▶ **What you have to do**: Could you repeat all of the entries below word for word, apart from the pictures?

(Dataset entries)
———
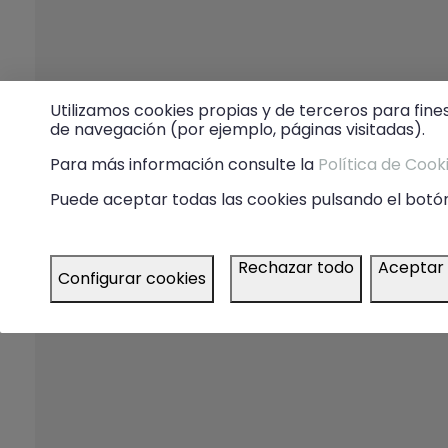
Utilizamos cookies propias y de terceros para fine
de navegación (por ejemplo, páginas visitadas).
Para más información consulte la
Política de Cook
Puede aceptar todas las cookies pulsando el botón
Rechazar todo
Aceptar
Configurar cookies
———
▶ **Task response**:
Utilizamos cookies propias y de terceros para fine
de navegación (por ejemplo, páginas visitadas).
Para más información consulte la
Política de Cook
Puede aceptar todas las cookies pulsando el botón
Rechazar todo
Aceptar
Configurar cookies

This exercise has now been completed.